> [What to work on] Please give back, word for word, only the lines starting at the one containing "mir damals, als" and ending at the one containing "Liebe geprägt bin." within the material below.
■ ■ ■
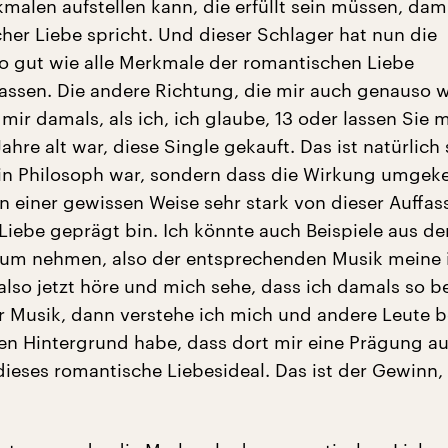
kmalen aufstellen kann, die erfüllt sein müssen, da
her Liebe spricht. Und dieser Schlager hat nun die
so gut wie alle Merkmale der romantischen Liebe
sen. Die andere Richtung, die mir auch genauso wi
 mir damals, als ich, ich glaube, 13 oder lassen Sie 
ahre alt war, diese Single gekauft. Das ist natürlich 
in Philosoph war, sondern dass die Wirkung umgeke
 in einer gewissen Weise sehr stark von dieser Auffa
Liebe geprägt bin. Ich könnte auch Beispiele aus d
aum nehmen, also der entsprechenden Musik meine 
also jetzt höre und mich sehe, dass ich damals so be
r Musik, dann verstehe ich mich und andere Leute b
en Hintergrund habe, dass dort mir eine Prägung au
ieses romantische Liebesideal. Das ist der Gewinn,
■ ■ ■
> [Response area]
 mir damals, als ich, ich glaube, 13 oder lassen Sie 
ahre alt war, diese Single gekauft. Das ist natürlich 
in Philosoph war, sondern dass die Wirkung umgeke
 in einer gewissen Weise sehr stark von dieser Auffa
Liebe geprägt bin. Ich könnte auch Beispiele aus d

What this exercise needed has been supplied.